Paper Title: “En/Countering Ageism Together: All the Sex I’ve Ever Had by Mammalian Diving Reflex”
Name: Heunjung Lee, PhD Candidate
Description: This paper discusses how the performance All the Sex I’ve Ever Had (shortened as AtS) by the Toronto-based Canadian theatre group Mammalian Diving Reflex reveals and counters ageism and the stigma around sexuality of older adults by analysing its relational aesthetics and dramaturgy among older community performers, younger creative team members, and the audience. Mammalian Diving Reflex has produced various city editions all around the world from 2010 to present; they staged AtS-International Edition (2014) in Toronto and AtS-Quebec will be performed in 2023. Analyzing one of the city-editions, AtS-Gwangmyeong (2021) in South Korea, a live performance to which the author had access, this paper argues that AtS demonstrates the performative power of aged citizens on stage to document, remember, and combat the ageist perspectives that are deeply rooted in many cultures, including Canada. Mammalian Diving Reflex has defined their community-based works as “relational aesthetics” (Whyte 2013), generating new relationships and making a “social acupuncture” (O’Donnell 2008) in society. This paper investigates how AtS creates new encounters and relationships between people of different ages and backgrounds through a relational and accessible dramaturgy. This paper also suggests a new term to reframe non-professional older performers as experts of age/ing, drawing on the notion of “experts of everyday” which describes non-professional performers in Reality Theatre.
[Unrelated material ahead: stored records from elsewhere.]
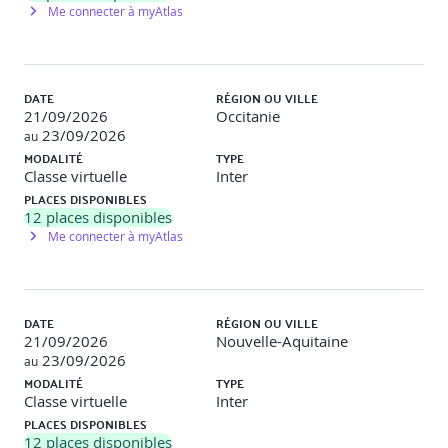
Exemple de travaux pratiques : Réalisation de wireframes
Me connecter à myAtlas
pour une page d’accueil et une page produit.
S8 - UI & Design Tokens
DATE
RÉGION OU VILLE
À l’issue de cette séquence, le participant est capable de
21/09/2026
Occitanie
définir des éléments constitutifs d’un design system
23/09/2026
au
(typographie, couleurs, iconographie, layout) et de les
MODALITÉ
TYPE
appliquer via un outil de prototypage.
Classe virtuelle
Inter
PLACES DISPONIBLES
Typographie, couleurs, iconographie, layout
12
places disponibles
Design system et atomic design
Me connecter à myAtlas
Projet d’apprentissage : Création de tokens (Figma
Variables).
Exemple de travaux pratiques : Création d’un jeu de design
tokens pour un site fictif dans Figma.
DATE
RÉGION OU VILLE
21/09/2026
Nouvelle-Aquitaine
S9 - Accessibilité & inclusion
23/09/2026
au
MODALITÉ
TYPE
À l’issue de cette séquence, le participant est capable
Classe virtuelle
Inter
d’appliquer les normes WCAG pour concevoir des interfaces
PLACES DISPONIBLES
accessibles et inclusives.
12
places disponibles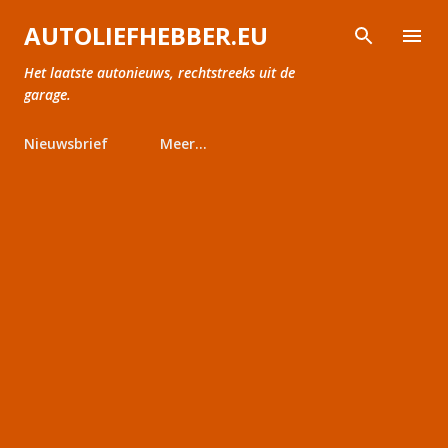
Doorgaan naar hoofdcontent
AUTOLIEFHEBBER.EU
Het laatste autonieuws, rechtstreeks uit de
garage.
Nieuwsbrief
Meer…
Through this new term, this paper illuminates the generosity, vulnerability, and power of the older performers who (en)counter ageist perceptions and assumptions against old age by sharing their unique experience and view of ageing, sex, and life.
Bio: Heunjung Lee is a PhD Candidate in Performance Studies in the Department of Drama at the University of Alberta, and she also teaches drama courses in the department. Her doctoral research investigates the cultural constructions that demarcate normal aging and minds in contrast to the abnormal aging and minds. Bridging Age Studies, Disability Studies, and Performance Studies, she explores the potential of performance practices and theories in intervening on the ableist and ageist preconceptions regarding older adults living with dementia.